→ Exercise description: Below are records; please set down exactly the lines from the first through the one containing "The image size is (981, 2044).".

[Stored items]
<<<<

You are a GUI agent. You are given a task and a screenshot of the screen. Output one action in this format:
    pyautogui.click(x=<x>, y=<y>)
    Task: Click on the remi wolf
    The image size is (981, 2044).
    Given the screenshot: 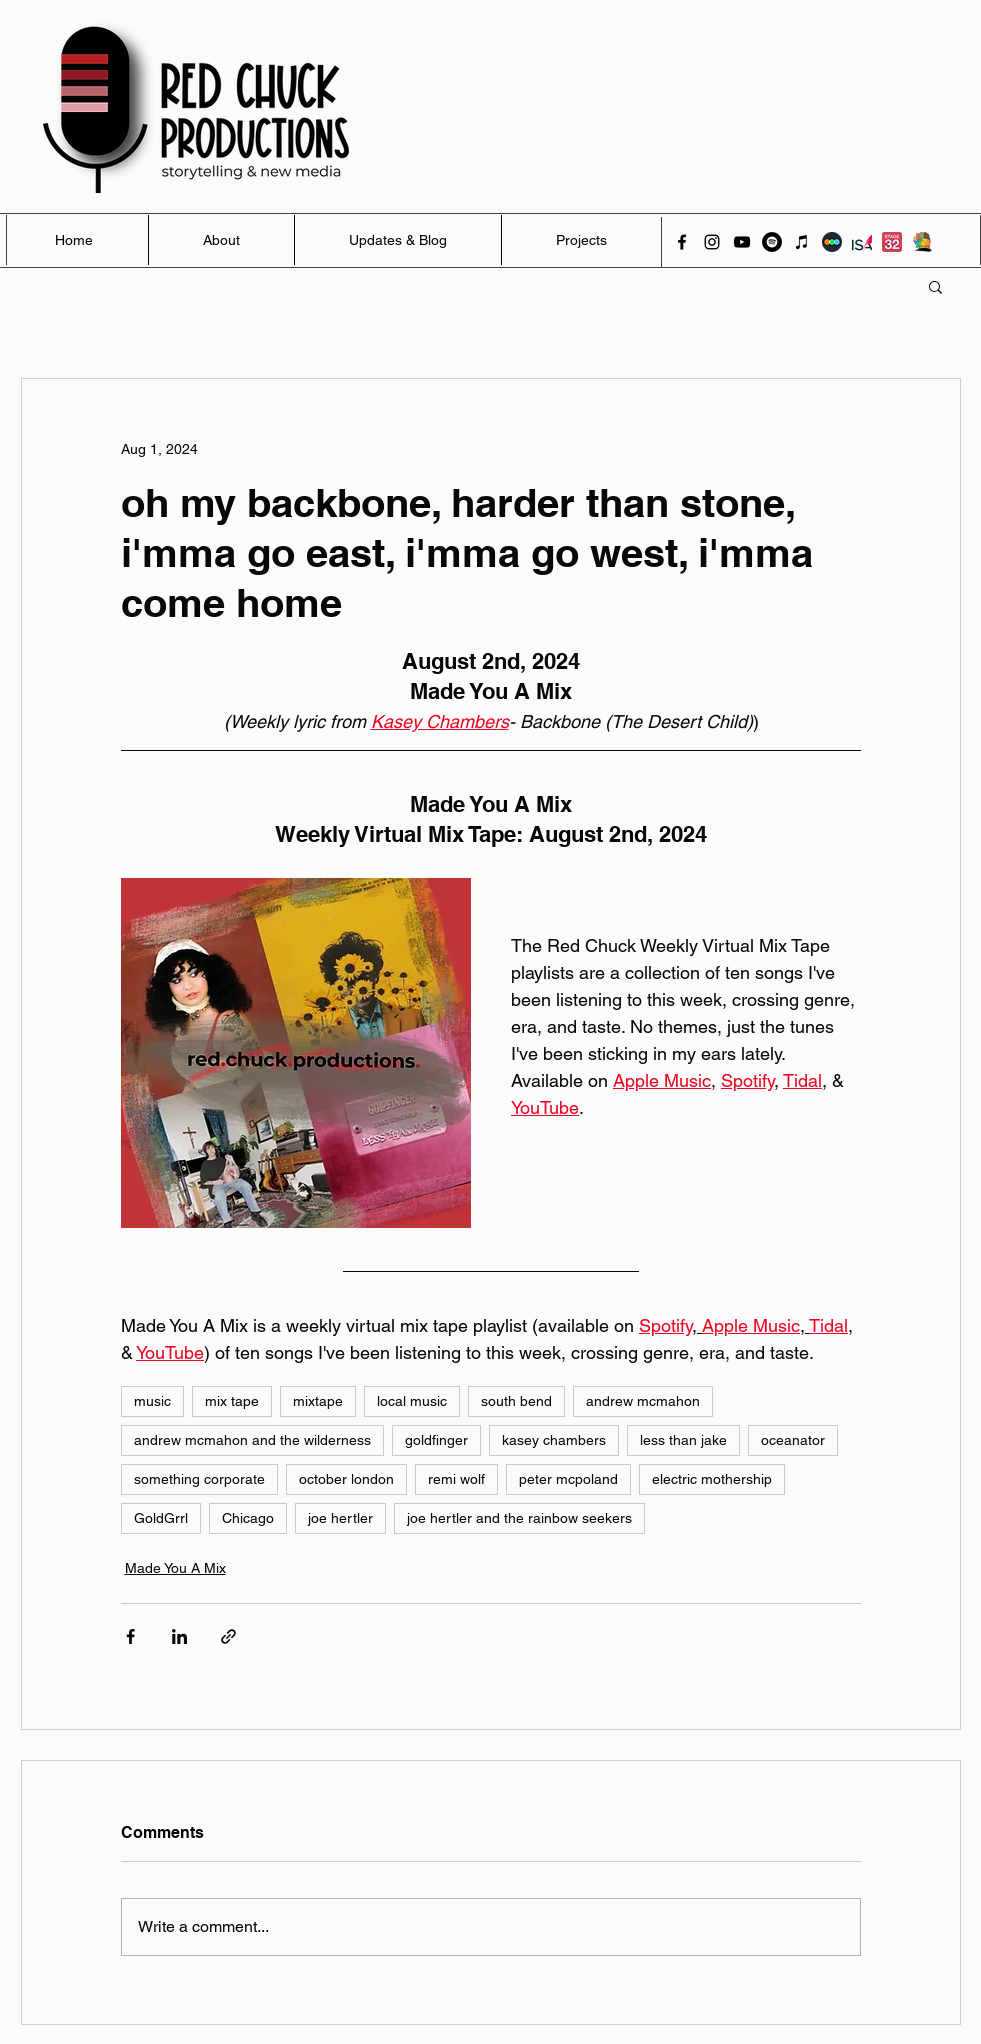 What is the action you would take?
    pyautogui.click(x=456, y=1479)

>>>>

→ Your solution:
You are a GUI agent. You are given a task and a screenshot of the screen. Output one action in this format:
    pyautogui.click(x=<x>, y=<y>)
    Task: Click on the remi wolf
    The image size is (981, 2044).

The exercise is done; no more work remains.